For us, it just plain works. We all seem to love it and benefit from it. I was raised myself, without any extended family in the picture, but in what might be described as the forerunner to the 1960’s commune type of life. Created Family. My Mom adopted stray kids right and left like others adopt cats.  And, after some of my teens and early twenties were spent in actual communes, I continued a form of that tradition with my son, always sharing our uniquely configured house, with at least two or three people, often other single parents struggling to raise children of various ages. Over the years, we would start out calling them “renters” but before long each new group became like family.

I have always believed “It takes a Village”….

Anyway, on this particular day, an extremely ill JuJu had awakened from his third or fourth nap of the day, but this time he was pulled from the relief of sleep because he had one of those sick-kid, diarrhea blowouts that required not only a diaper change but an entire load of laundry to clean up. After taking him into the shower to remove his clothes and to, in essence, hose him down, Michael had dressed Julius in fresh PJs and was drying his hair with a towel. Julius had been the kind of sick that has you achy all over, writhing and stretching for some kind, any kind of relief. Poor baby had not been able to lie still or stop whimpering for days, except during his frequent, fevered naps.

So, unnoticed by either of them I enter the bedroom and see the following scene. Michael and Julius are on the bed with Juju’s tiny limp legs draped over his father’s so that they are two overlapping bodies. This Dad is leaning close to his boy and whispering something over and over that I can’t make out. All the while Dad is ever so slowly and gently rubbing, fluffing and massaging Julius’s long and curly wet hair with a big fluffy towel. He does this well after JuJu’s hair is dry. It is obvious that Michael is continuing because Julius is finally quiet, so relaxed, completely mesmerized by this gentle, nurturing gesture from his “DaDa”.

Julius, already a gorgeous child, has the lovely, peaceful face of an angel. He never takes his eyes from his Daddy’s.
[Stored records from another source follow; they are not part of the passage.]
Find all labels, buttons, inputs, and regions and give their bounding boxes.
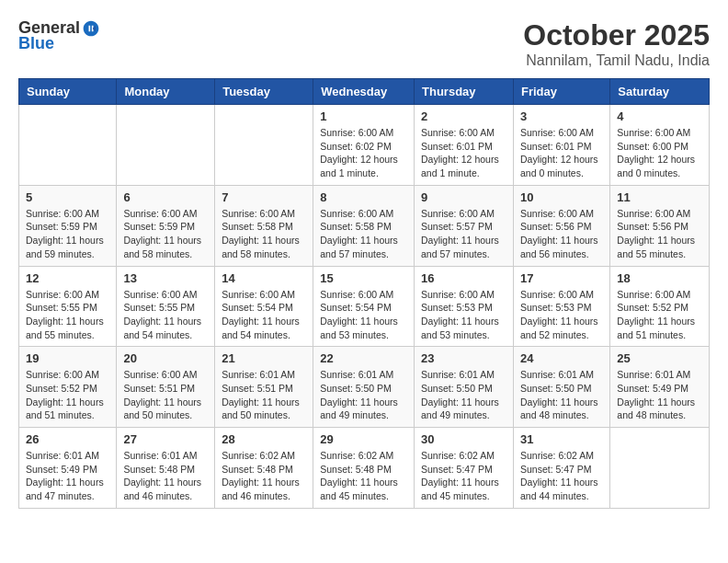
- col-sunday: Sunday: [19, 79, 117, 105]
- sunset-text: Sunset: 5:58 PM: [320, 221, 392, 232]
- col-monday: Monday: [117, 79, 215, 105]
- sunrise-text: Sunrise: 6:01 AM: [520, 369, 594, 380]
- calendar-header-row: Sunday Monday Tuesday Wednesday Thursday…: [19, 79, 710, 105]
- day-number: 19: [26, 351, 109, 365]
- table-row: 7 Sunrise: 6:00 AM Sunset: 5:58 PM Dayli…: [215, 185, 313, 266]
- daylight-text: Daylight: 11 hours and 46 minutes.: [123, 477, 201, 501]
- table-row: 12 Sunrise: 6:00 AM Sunset: 5:55 PM Dayl…: [19, 266, 117, 347]
- sunset-text: Sunset: 5:47 PM: [520, 464, 592, 475]
- day-info: Sunrise: 6:00 AM Sunset: 5:56 PM Dayligh…: [617, 207, 702, 261]
- daylight-text: Daylight: 11 hours and 55 minutes.: [617, 235, 695, 259]
- sunrise-text: Sunrise: 6:00 AM: [320, 127, 393, 138]
- sunrise-text: Sunrise: 6:00 AM: [320, 289, 393, 300]
- sunrise-text: Sunrise: 6:00 AM: [617, 127, 690, 138]
- daylight-text: Daylight: 11 hours and 51 minutes.: [617, 316, 695, 340]
- daylight-text: Daylight: 11 hours and 58 minutes.: [222, 235, 300, 259]
- table-row: 5 Sunrise: 6:00 AM Sunset: 5:59 PM Dayli…: [19, 185, 117, 266]
- daylight-text: Daylight: 11 hours and 45 minutes.: [320, 477, 398, 501]
- sunrise-text: Sunrise: 6:01 AM: [123, 450, 197, 461]
- table-row: [215, 105, 313, 186]
- day-number: 24: [520, 351, 603, 365]
- day-info: Sunrise: 6:00 AM Sunset: 5:54 PM Dayligh…: [222, 288, 306, 342]
- sunrise-text: Sunrise: 6:00 AM: [520, 127, 594, 138]
- day-info: Sunrise: 6:00 AM Sunset: 5:52 PM Dayligh…: [617, 288, 702, 342]
- day-info: Sunrise: 6:00 AM Sunset: 6:01 PM Dayligh…: [421, 126, 506, 180]
- sunset-text: Sunset: 5:50 PM: [320, 383, 392, 394]
- sunrise-text: Sunrise: 6:00 AM: [421, 289, 495, 300]
- sunset-text: Sunset: 5:54 PM: [222, 302, 293, 313]
- day-number: 10: [520, 190, 603, 204]
- sunset-text: Sunset: 5:53 PM: [421, 302, 493, 313]
- sunset-text: Sunset: 6:00 PM: [617, 141, 688, 152]
- sunrise-text: Sunrise: 6:02 AM: [320, 450, 393, 461]
- sunset-text: Sunset: 5:52 PM: [617, 302, 688, 313]
- sunrise-text: Sunrise: 6:01 AM: [26, 450, 99, 461]
- day-number: 13: [123, 271, 208, 285]
- col-wednesday: Wednesday: [313, 79, 415, 105]
- sunset-text: Sunset: 6:02 PM: [320, 141, 392, 152]
- calendar-table: Sunday Monday Tuesday Wednesday Thursday…: [18, 78, 710, 509]
- table-row: 16 Sunrise: 6:00 AM Sunset: 5:53 PM Dayl…: [415, 266, 514, 347]
- day-number: 6: [123, 190, 208, 204]
- sunset-text: Sunset: 6:01 PM: [520, 141, 592, 152]
- logo: General Blue: [18, 18, 100, 53]
- month-title: October 2025: [523, 18, 710, 52]
- sunset-text: Sunset: 5:54 PM: [320, 302, 392, 313]
- sunset-text: Sunset: 5:52 PM: [26, 383, 97, 394]
- day-info: Sunrise: 6:00 AM Sunset: 5:58 PM Dayligh…: [320, 207, 407, 261]
- sunset-text: Sunset: 6:01 PM: [421, 141, 493, 152]
- table-row: 8 Sunrise: 6:00 AM Sunset: 5:58 PM Dayli…: [313, 185, 415, 266]
- sunset-text: Sunset: 5:53 PM: [520, 302, 592, 313]
- col-friday: Friday: [513, 79, 609, 105]
- table-row: 2 Sunrise: 6:00 AM Sunset: 6:01 PM Dayli…: [415, 105, 514, 186]
- day-number: 9: [421, 190, 506, 204]
- table-row: 30 Sunrise: 6:02 AM Sunset: 5:47 PM Dayl…: [415, 428, 514, 509]
- sunset-text: Sunset: 5:58 PM: [222, 221, 293, 232]
- sunrise-text: Sunrise: 6:02 AM: [421, 450, 495, 461]
- table-row: 18 Sunrise: 6:00 AM Sunset: 5:52 PM Dayl…: [610, 266, 710, 347]
- sunrise-text: Sunrise: 6:00 AM: [222, 289, 295, 300]
- day-number: 27: [123, 432, 208, 446]
- table-row: 13 Sunrise: 6:00 AM Sunset: 5:55 PM Dayl…: [117, 266, 215, 347]
- day-info: Sunrise: 6:01 AM Sunset: 5:49 PM Dayligh…: [26, 449, 109, 503]
- sunrise-text: Sunrise: 6:00 AM: [123, 289, 197, 300]
- logo-blue: Blue: [18, 34, 54, 53]
- table-row: 28 Sunrise: 6:02 AM Sunset: 5:48 PM Dayl…: [215, 428, 313, 509]
- daylight-text: Daylight: 11 hours and 51 minutes.: [26, 396, 104, 421]
- sunrise-text: Sunrise: 6:00 AM: [26, 369, 99, 380]
- table-row: 17 Sunrise: 6:00 AM Sunset: 5:53 PM Dayl…: [513, 266, 609, 347]
- sunrise-text: Sunrise: 6:00 AM: [421, 208, 495, 219]
- daylight-text: Daylight: 11 hours and 57 minutes.: [320, 235, 398, 259]
- day-info: Sunrise: 6:00 AM Sunset: 5:57 PM Dayligh…: [421, 207, 506, 261]
- calendar-week-row: 1 Sunrise: 6:00 AM Sunset: 6:02 PM Dayli…: [19, 105, 710, 186]
- day-number: 28: [222, 432, 306, 446]
- day-info: Sunrise: 6:00 AM Sunset: 5:55 PM Dayligh…: [123, 288, 208, 342]
- table-row: 15 Sunrise: 6:00 AM Sunset: 5:54 PM Dayl…: [313, 266, 415, 347]
- col-thursday: Thursday: [415, 79, 514, 105]
- day-info: Sunrise: 6:02 AM Sunset: 5:47 PM Dayligh…: [421, 449, 506, 503]
- sunset-text: Sunset: 5:48 PM: [222, 464, 293, 475]
- daylight-text: Daylight: 11 hours and 44 minutes.: [520, 477, 598, 501]
- sunset-text: Sunset: 5:56 PM: [617, 221, 688, 232]
- table-row: 25 Sunrise: 6:01 AM Sunset: 5:49 PM Dayl…: [610, 347, 710, 428]
- sunset-text: Sunset: 5:55 PM: [26, 302, 97, 313]
- sunrise-text: Sunrise: 6:00 AM: [26, 289, 99, 300]
- sunset-text: Sunset: 5:51 PM: [123, 383, 195, 394]
- day-number: 29: [320, 432, 407, 446]
- day-info: Sunrise: 6:02 AM Sunset: 5:48 PM Dayligh…: [222, 449, 306, 503]
- daylight-text: Daylight: 11 hours and 48 minutes.: [520, 396, 598, 421]
- table-row: 26 Sunrise: 6:01 AM Sunset: 5:49 PM Dayl…: [19, 428, 117, 509]
- table-row: [610, 428, 710, 509]
- table-row: 14 Sunrise: 6:00 AM Sunset: 5:54 PM Dayl…: [215, 266, 313, 347]
- daylight-text: Daylight: 11 hours and 45 minutes.: [421, 477, 499, 501]
- sunrise-text: Sunrise: 6:00 AM: [123, 208, 197, 219]
- daylight-text: Daylight: 12 hours and 0 minutes.: [617, 154, 695, 178]
- day-number: 26: [26, 432, 109, 446]
- day-number: 21: [222, 351, 306, 365]
- daylight-text: Daylight: 11 hours and 57 minutes.: [421, 235, 499, 259]
- page-header: General Blue October 2025 Nannilam, Tami…: [18, 18, 710, 69]
- day-info: Sunrise: 6:01 AM Sunset: 5:49 PM Dayligh…: [617, 368, 702, 422]
- daylight-text: Daylight: 12 hours and 1 minute.: [320, 154, 398, 178]
- table-row: 6 Sunrise: 6:00 AM Sunset: 5:59 PM Dayli…: [117, 185, 215, 266]
- table-row: 31 Sunrise: 6:02 AM Sunset: 5:47 PM Dayl…: [513, 428, 609, 509]
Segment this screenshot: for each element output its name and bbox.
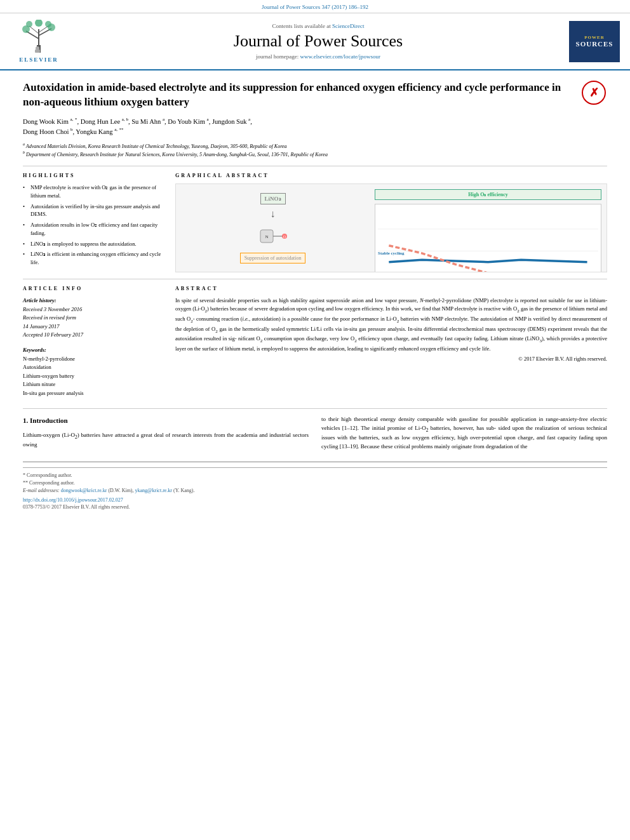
elsevier-tree-icon [20,20,58,55]
keywords-label: Keywords: [23,346,163,355]
svg-text:N: N [265,234,268,239]
highlight-item-3: Autoxidation results in low O₂ efficienc… [23,221,163,237]
intro-heading: 1. Introduction [23,415,309,426]
divider-2 [23,279,607,279]
email-line: E-mail addresses: dongwook@krict.re.kr (… [23,487,607,495]
abstract-text: In spite of several desirable properties… [175,297,607,353]
footer-divider [23,467,607,468]
graphical-abstract-section: GRAPHICAL ABSTRACT LiNO₃ ↓ [175,173,607,272]
keyword-3: Lithium-oxygen battery [23,372,163,381]
ga-high-o2-label: High O₂ efficiency [375,189,601,200]
homepage-line: journal homepage: www.elsevier.com/locat… [67,53,569,60]
article-footer: * Corresponding author. ** Corresponding… [23,462,607,510]
abstract-section: ABSTRACT In spite of several desirable p… [175,286,607,398]
article-content: Autoxidation in amide-based electrolyte … [0,70,630,516]
abstract-label: ABSTRACT [175,286,607,291]
elsevier-label: ELSEVIER [19,57,58,63]
asterisk2: ** [119,127,124,132]
highlights-section: HIGHLIGHTS NMP electrolyte is reactive w… [23,173,163,272]
email-label: E-mail addresses: [23,488,61,493]
sup-b: b [23,150,25,154]
affil-b: b [70,127,73,132]
received-date: Received 3 November 2016 [23,305,163,314]
keywords-section: Keywords: N-methyl-2-pyrrolidone Autoxid… [23,346,163,398]
footer-issn: 0378-7753/© 2017 Elsevier B.V. All right… [23,504,607,510]
article-title-text: Autoxidation in amide-based electrolyte … [23,81,561,108]
email1[interactable]: dongwook@krict.re.kr [61,488,107,493]
asterisk1: * [75,117,77,122]
highlights-list: NMP electrolyte is reactive with O₂ gas … [23,183,163,267]
abstract-copyright: © 2017 Elsevier B.V. All rights reserved… [175,356,607,362]
affil-b-text: b Department of Chemistry, Research Inst… [23,150,607,158]
corresponding-author-1: * Corresponding author. [23,472,607,479]
highlight-item-5: LiNO₃ is efficient in enhancing oxygen e… [23,250,163,267]
author4: Do Youb Kim [168,117,205,124]
author2: Dong Hun Lee [81,117,120,124]
journal-header: ELSEVIER Contents lists available at Sci… [0,13,630,70]
crossmark-badge: ✗ [582,81,607,106]
power-sources-logo: POWER SOURCES [569,21,620,62]
graphical-abstract-image: LiNO₃ ↓ N O [175,183,607,272]
author6: Dong Hoon Choi [23,128,69,135]
graphical-abstract-label: GRAPHICAL ABSTRACT [175,173,607,178]
intro-two-col: 1. Introduction Lithium-oxygen (Li-O2) b… [23,415,607,451]
journal-center: Contents lists available at ScienceDirec… [67,23,569,60]
divider-1 [23,166,607,166]
affil-a5: a, [114,127,117,132]
author5: Jungdon Suk [212,117,247,124]
ga-suppression-label: Suppression of autoxidation [240,253,306,263]
journal-citation: Journal of Power Sources 347 (2017) 186–… [262,4,368,10]
article-history: Article history: Received 3 November 201… [23,297,163,340]
authors: Dong Wook Kim a, *, Dong Hun Lee a, b, S… [23,116,607,137]
sciencedirect-link[interactable]: ScienceDirect [332,23,364,29]
homepage-link[interactable]: www.elsevier.com/locate/jpowsour [300,53,380,60]
keyword-2: Autoxidation [23,363,163,372]
crossmark-icon: ✗ [582,81,606,105]
journal-title: Journal of Power Sources [67,32,569,51]
highlights-graphical-section: HIGHLIGHTS NMP electrolyte is reactive w… [23,173,607,272]
svg-rect-12 [35,50,40,53]
intro-left-col: 1. Introduction Lithium-oxygen (Li-O2) b… [23,415,309,451]
contents-text: Contents lists available at [272,23,332,29]
page: Journal of Power Sources 347 (2017) 186–… [0,0,630,840]
affil-a4: a [248,117,250,122]
svg-text:O: O [283,235,286,239]
ga-lino3-label: LiNO₃ [260,193,286,204]
contents-line: Contents lists available at ScienceDirec… [67,23,569,29]
author3: Su Mi Ahn [131,117,161,124]
svg-point-8 [26,21,32,27]
intro-right-text: to their high theoretical energy density… [321,415,607,451]
top-bar: Journal of Power Sources 347 (2017) 186–… [0,0,630,13]
ga-chart: Stable cycling [375,204,601,272]
revised-label: Received in revised form [23,314,163,323]
affiliations: a Advanced Materials Division, Korea Res… [23,142,607,158]
affil-a3: a [207,117,209,122]
affil-ab: a, b [122,117,128,122]
keyword-1: N-methyl-2-pyrrolidone [23,355,163,364]
sup-a: a [23,142,25,146]
article-info-label: ARTICLE INFO [23,286,163,291]
author7: Yongku Kang [76,128,112,135]
accepted-date: Accepted 10 February 2017 [23,331,163,340]
svg-point-9 [45,21,51,27]
footer-doi[interactable]: http://dx.doi.org/10.1016/j.jpowsour.201… [23,497,607,503]
homepage-text: journal homepage: [256,53,300,60]
article-info-abstract-section: ARTICLE INFO Article history: Received 3… [23,286,607,398]
svg-line-4 [29,26,39,34]
intro-left-text: Lithium-oxygen (Li-O2) batteries have at… [23,431,309,450]
keyword-5: In-situ gas pressure analysis [23,389,163,398]
article-title-container: Autoxidation in amide-based electrolyte … [23,81,607,110]
email2[interactable]: ykang@krict.re.kr [135,488,172,493]
revised-date: 14 January 2017 [23,323,163,331]
svg-point-10 [35,20,43,27]
ga-stable-label: Stable cycling [378,251,404,256]
ps-logo-sources: SOURCES [576,40,613,48]
introduction-section: 1. Introduction Lithium-oxygen (Li-O2) b… [23,408,607,451]
keyword-4: Lithium nitrate [23,380,163,389]
highlights-label: HIGHLIGHTS [23,173,163,178]
authors-text: Dong Wook Kim [23,117,69,124]
highlight-item-4: LiNO₃ is employed to suppress the autoxi… [23,240,163,248]
intro-right-col: to their high theoretical energy density… [321,415,607,451]
affil-a2: a [163,117,164,122]
elsevier-logo: ELSEVIER [10,20,67,63]
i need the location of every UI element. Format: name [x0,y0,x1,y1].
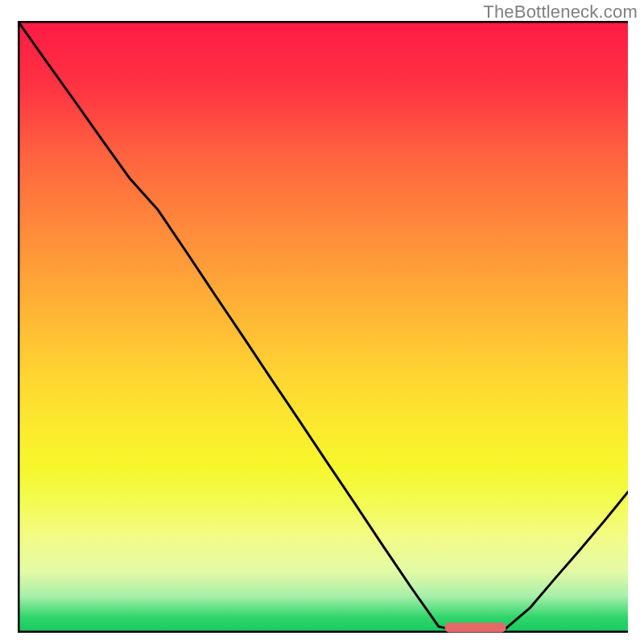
attribution-text: TheBottleneck.com [483,2,638,23]
gradient-background [18,21,628,633]
bottleneck-chart [18,21,628,633]
chart-svg [18,21,628,633]
optimal-range-marker [445,622,506,632]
I can remember the exact sensation of a dangerously hot-faced little boy’s cheek next to my own. I know, in the muscle-memory of my arms, if I were to pick up this tiny boy right now he would be a noodle…like sleeping-baby dead weight. He is so tranquil and blissfully pain free for the first time in days.

This father/son love scene continues for a very, very long time…..until Julius drifts off to sleep again. I take over so his Mom and Dad can get out for a bit. It’s been a long week.

Skip ahead to later that evening. I go back across the street to check on Michael and the patient. Juju’s fever has broken and he is on the mend.

As I am leaving, though I don’t want to intrude or embarrass my son, I tell him what I saw earlier in the day. I tell him how beautiful it was to spy on such profound father/son love. I apologize to him for my part in his never having had a father to do this for him when he was a child. I thank Michael for being the Dad I always knew he would be but that no one else would have ever believed.

He gently took me by the shoulders, looked into my eyes and said (with that slightly impatient tone of his that says duhhh), “Mom. I’m just doing for my boy exactly what you used to do for me.”

wow.

safe nap

SAN JUAN'S 4-09 047

(excerpt from a chapter of my book)

*A minor disclaimer about the top photo. Those are not scars on Michael’s face or holes in his t-shirt. My scanner was down so I had to photograph an old photo that was wrinkled and full of pinholes.